The street were I live is on a little peninsula, boarded by a river on one side and a lake on the other. At the end of the street is a walking track through the bush to the end of the peninsula where the river meets the lake. The track is about a kilometre long.
I have been writing a chapter on the birth environment in a new book by Lorna Davis called "Sustainability, Midwifery and Birth", the focus of which is reducing the carbon footprint of maternity care and the midwife's role in that. I took time out from the final edits and rejigging of the content yesterday evening to go for a walk. As I was walking back from the end of the track, musing about the chapter, a young couple holding hands were walking towards me.

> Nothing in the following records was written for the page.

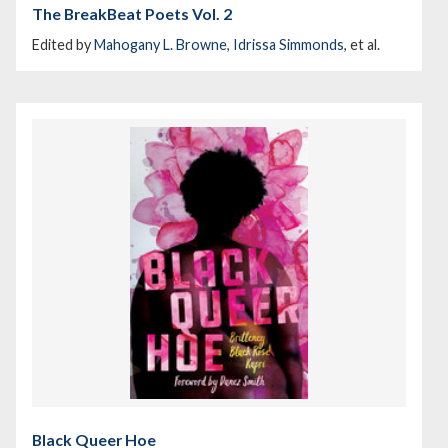
The BreakBeat Poets Vol. 2
Edited by
Mahogany L. Browne
,
Idrissa Simmonds
, et al.
Black Queer Hoe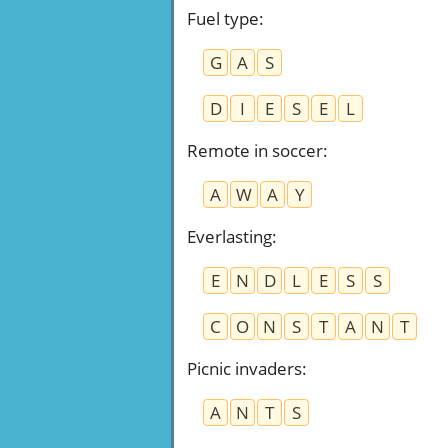
Fuel type
:
G
A
S
D
I
E
S
E
L
Remote in soccer
:
A
W
A
Y
Everlasting
:
E
N
D
L
E
S
S
C
O
N
S
T
A
N
T
Picnic invaders
:
A
N
T
S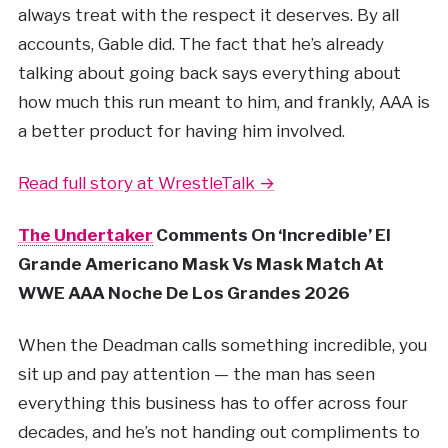
always treat with the respect it deserves. By all
accounts, Gable did. The fact that he’s already
talking about going back says everything about
how much this run meant to him, and frankly, AAA is
a better product for having him involved.
Read full story at WrestleTalk →
The Undertaker
Comments On ‘Incredible’ El
Grande Americano Mask Vs Mask Match At
WWE AAA Noche De Los Grandes 2026
When the Deadman calls something incredible, you
sit up and pay attention — the man has seen
everything this business has to offer across four
decades, and he’s not handing out compliments to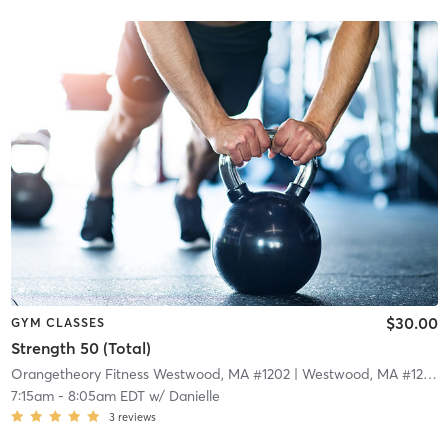
$30.00
GYM CLASSES
Strength 50 (Total)
Orangetheory Fitness Westwood, MA #1202
| Westwood, MA #1202
|
7:15am
-
8:05am EDT
w/
Danielle
3
reviews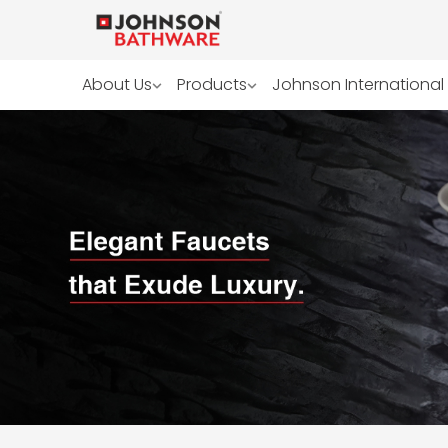
About Us
Products
Johnson International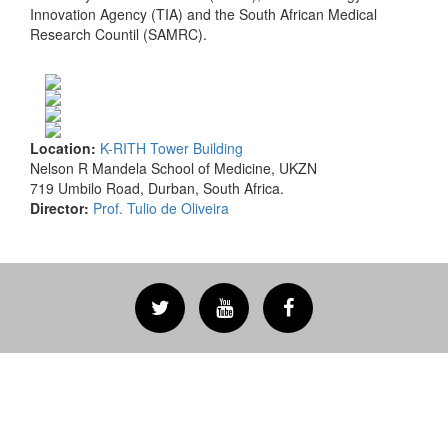
Innovation Agency (TIA) and the South African Medical
Research Countil (SAMRC).
Location:
K-RITH Tower Building
Nelson R Mandela School of Medicine, UKZN
719 Umbilo Road, Durban, South Africa.
Director:
Prof. Tulio de Oliveira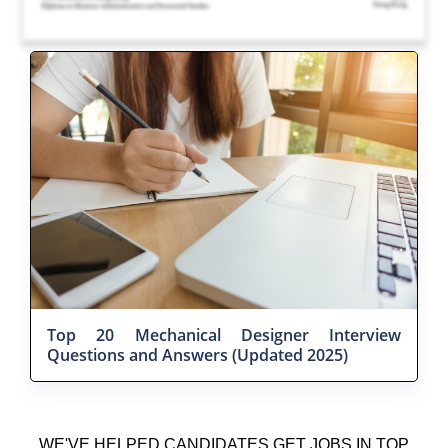
Top 20 Mechanical Designer Interview
Questions and Answers (Updated 2025)
WE'VE HELPED CANDIDATES GET JOBS IN TOP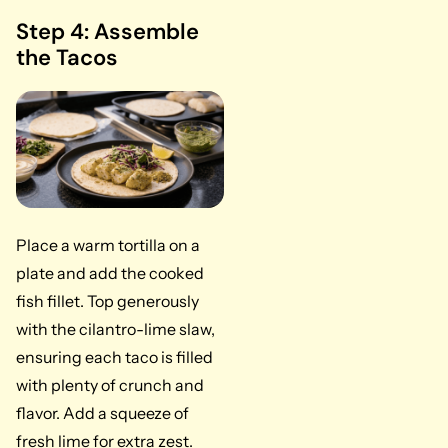
Step 4: Assemble
the Tacos
Place a warm tortilla on a
plate and add the cooked
fish fillet. Top generously
with the cilantro-lime slaw,
ensuring each taco is filled
with plenty of crunch and
flavor. Add a squeeze of
fresh lime for extra zest.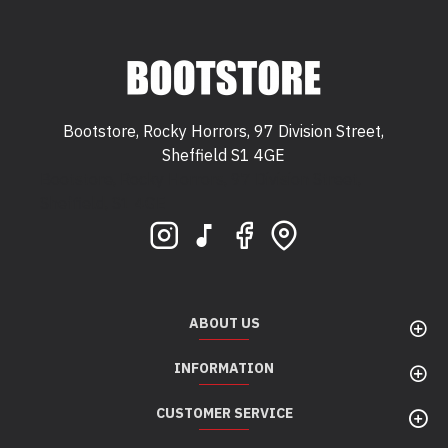
Bootstore, Rocky Horrors, 97 Division Street,
Sheffield S1 4GE
Bootstore, Rocky Horrors, 97 Division Street,
Sheffield, S1 4GE
ABOUT US
INFORMATION
CUSTOMER SERVICE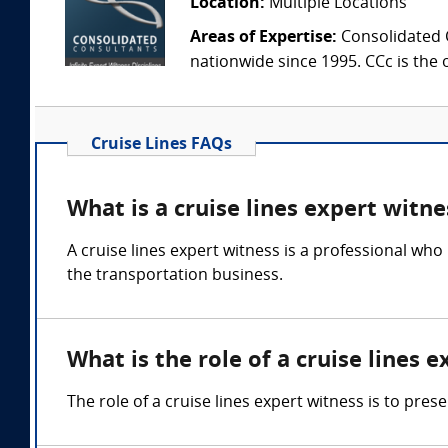
Location:
Multiple Locations
Areas of Expertise:
Consolidated C
nationwide since 1995. CCc is the o
Cruise Lines FAQs
What is a cruise lines expert witne
A cruise lines expert witness is a professional who
the transportation business.
What is the role of a cruise lines 
The role of a cruise lines expert witness is to pres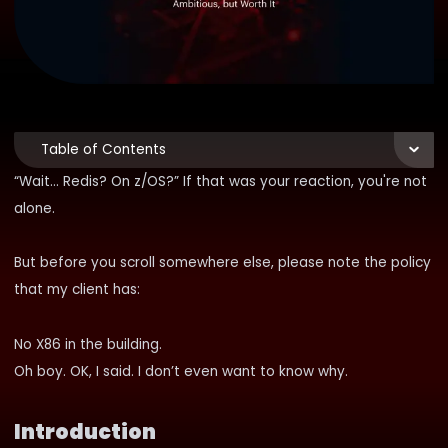
Table of Contents
“Wait… Redis? On z/OS?” If that was your reaction, you're not
alone.
But before you scroll somewhere else, please note the policy
that my client has:
No X86 in the building.
Oh boy. OK, I said. I don’t even want to know why.
Introduction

The father was 'wearing' a baby in a carrier produced by the Australian Breastfeeding Association. I stopped and said hello, congratulating them and commenting on the lovely baby to be told the baby was born the night before last. As we chatted, they told me they had their baby at home - 'in the water', said the proud grinning father as he gently stroked his daughter's hair. The mother was smiling with that look that new mothers who feel fabulous and proud of themselves do. Their conversation about their birth experience was calm, relaxed and full of a sense of joy. The young woman told me her sister is a midwife (who I know) and that the experience had been wonderful. Her confidence was palpable. Being in their presence was such a gift.
I left that couple and their new baby and walked back home, thinking about their experience. That woman's labour and birth was a perfect example of how birth, when women feel good and in control and surrounded by people who love and support her and her process, is a sustainable, eco-friendly human activity.
If ever anyone needs a reason to protect, promote and support normal natural birth, that woman and her experience provides a shining example of how birth is meant to be.
The most natural thing in the world...
1 comment:
Also, those parents' beautiful experience shines out into the world...you were one of many who would have been told about the circumstances of the birth...what an uplifting story!